A portable radio is your friend — mine is a nondescript little silver thing with a loop that lets it hang around my neck. The letters have long since worn off of it, and each spring I have to figure out what button does what through trial and error, but a few minutes' refresher course usually suffices — it's a portable radio, after all, not the space shuttle. I carry a pair of earbud headphones as well, and it's the easiest thing to put the radio around your neck under your shirt, pop one earbud in and keep track of the game while remaining at least nominally part of the world. I've even become fairly good at putting the bud in the opposite ear and carrying on a conversation. (Emily may dispute this.)

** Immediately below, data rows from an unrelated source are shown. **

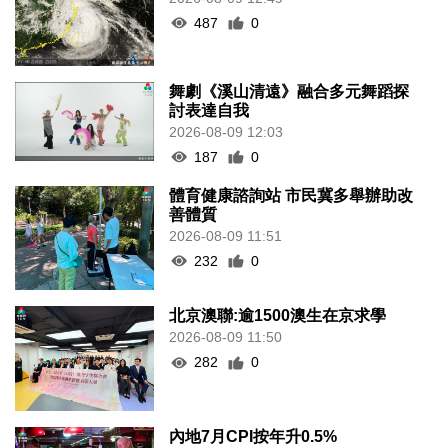
487
0
舞劇《溪山清遠》融合多元舞蹈探
討表達自我
2026-08-09 12:03
187
0
體育健康諮詢站 市民冀多舉辦助改
善體質
2026-08-09 11:51
232
0
北京澳聯:逾1500澳生在京求學
2026-08-09 11:50
282
0
內地7月CPI按年升0.5%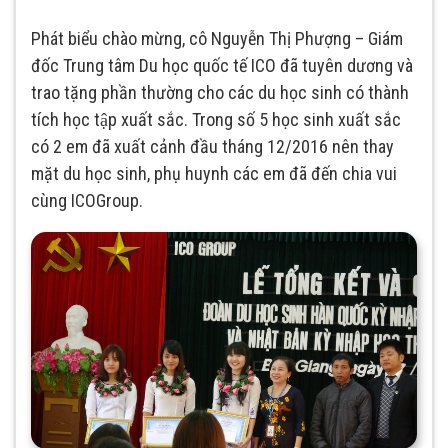
Phát biểu chào mừng, cô Nguyễn Thị Phượng – Giám
đốc Trung tâm Du học quốc tế ICO đã tuyên dương và
trao tặng phần thường cho các du học sinh có thành
tích học tập xuất sắc. Trong số 5 học sinh xuất sắc
có 2 em đã xuất cảnh đầu tháng 12/2016 nên thay
mặt du học sinh, phụ huynh các em đã đến chia vui
cùng ICOGroup.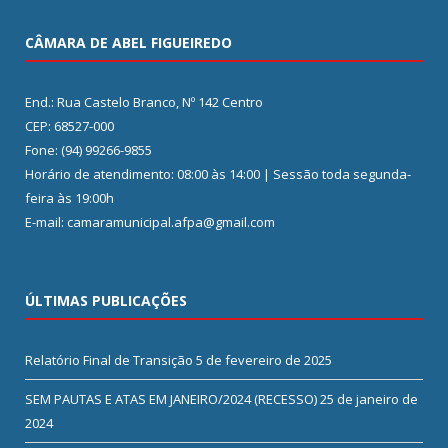
CÂMARA DE ABEL FIGUEIREDO
End.: Rua Castelo Branco, Nº 142 Centro
CEP: 68527-000
Fone: (94) 99266-9855
Horário de atendimento: 08:00 às 14:00 | Sessão toda segunda-
feira às 19:00h
E-mail: camaramunicipal.afpa@gmail.com
ÚLTIMAS PUBLICAÇÕES
Relatório Final de Transição
5 de fevereiro de 2025
SEM PAUTAS E ATAS EM JANEIRO/2024 (RECESSO)
25 de janeiro de
2024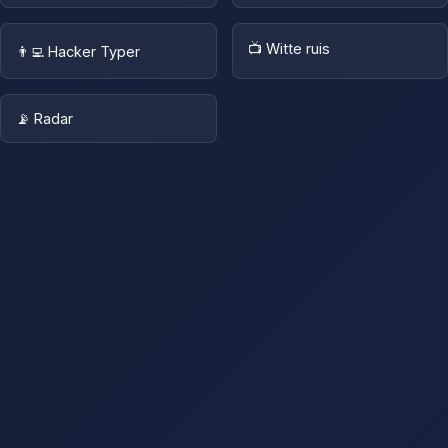
📺 Witte ruis
👨‍💻 Hacker Typer
📡 Radar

As excuses for not watching/listening to a whole game go, I had a good one: Last night was the second installment of Varsity Letters [2], a monthly showcase of great sportswriting read by the authors. Tonight's authors were Mark Lamster, whose “Spalding's World Tour” [3] sounds like an intriguing look at 19th-century baseball; David Margolick, writer of “Beyond Glory,” [4] about the 1938 rematch between Joe Louis and Max Schmelling; and Jeff Pearlman, whose new Barry Bonds bio, “Love Me, Hate Me,” [5] I devoured last week. If you're in New York City the first Wednesday of next month, drop by.
I listened to the first inning while walking across the Manhattan Bridge, marveling that I'd barely heard of most of the Pirates. (Freddy Sanchez? Ronny Paulino?) Ian Snell's on my Rotisserie team, setting up an unstoppable force/immovable object debate, since the universe seems to have dictated as laws of physics that the Mets can't hit rookie starters and that my fantasy team sucks. But I couldn't tell you what Snell looks like, beyond guessing he's bipedal. Across the bridge, I stepped outside the astonishingly tasty, astonishingly dirt-cheap Dumpling House [6] in Chinatown (I'm full of recommendations today) to hear David Wright and Cliff Floyd's misery continue. Then we made our way to Varsity Letters.

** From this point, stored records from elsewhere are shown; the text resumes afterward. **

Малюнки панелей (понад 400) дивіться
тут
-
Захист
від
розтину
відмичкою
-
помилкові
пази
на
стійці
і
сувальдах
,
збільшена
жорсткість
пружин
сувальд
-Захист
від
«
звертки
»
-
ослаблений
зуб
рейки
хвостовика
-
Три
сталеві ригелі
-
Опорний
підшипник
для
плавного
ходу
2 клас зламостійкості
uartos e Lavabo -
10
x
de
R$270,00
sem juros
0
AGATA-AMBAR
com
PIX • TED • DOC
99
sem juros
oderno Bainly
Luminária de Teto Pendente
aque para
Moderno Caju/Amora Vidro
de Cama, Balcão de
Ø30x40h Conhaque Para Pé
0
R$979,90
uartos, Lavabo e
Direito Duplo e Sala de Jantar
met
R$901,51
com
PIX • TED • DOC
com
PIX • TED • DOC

And then, an interlude. Look, a portable radio is a must-have, but there are some situations in which even a subtle bud-in-one-ear is verboten: The list includes weddings (during the actual ceremony, in the receiving line, whenever your significant other threatens you with bodily harm), funerals (the whole shebang) and when authors are reading from the books they spent so much time and trouble writing. Even were I not a writer myself, I like to think my vestigial sense of decency would have seen me through this one.

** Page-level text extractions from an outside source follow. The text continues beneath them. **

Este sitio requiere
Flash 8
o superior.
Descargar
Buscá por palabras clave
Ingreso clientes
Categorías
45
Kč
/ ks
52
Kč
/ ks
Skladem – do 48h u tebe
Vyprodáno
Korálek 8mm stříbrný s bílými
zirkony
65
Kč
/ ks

After the reading, I popped a bud back in my ear — just in time to hear “Enter Sandman.”
“3-1 Mets, Wagner on his way in,” I told my companions, offering a jaunty little thumbs-up because hey, these were the Pirates. I even let myself think that this was a pretty nice fantasy-baseball outcome: Pedro would be 6-0 and Snell couldn't have pitched too badly in the loss, so it was all good. Perhaps that's when the Baseball Gods decided punishment was in order: Suddenly those anonymous 2006 Pirates became the anonymous 2005 Pirates who sank their pointy little teeth into Braden Looper's hinder [7] one dreary night last July: Tike Redman and Humberto Cota, meet Jose Hernandez and Ronny Paulino. As the authors shook hands and signed books, I stood in the middle of the room frozen in shock and dismay, hand over one ear.
Extra innings passed largely without me, because I was risking being rude and because the night had already demonstrated that I wasn't exactly a good-luck charm. Another of the joys of baseball on the radio: Listen for a second or two in extra innings and you know what's going on, even if they don't tell you the score. Howie and Tom chatting matter-of-factly about the weather with the Pirates up was a pretty good indication that I could check in again after a couple of minutes. So it went until, finally, one more check before heading out into the night….
“Delgado being mobbed by his teammates!”
Hmmm. Did he just win them over with a stirring declamation about the bombing of Vieques? Did he just do something really cool with the donut in the on-deck circle?
No, silly. That's a walkoff. No thanks to me, but I'll take it all the same.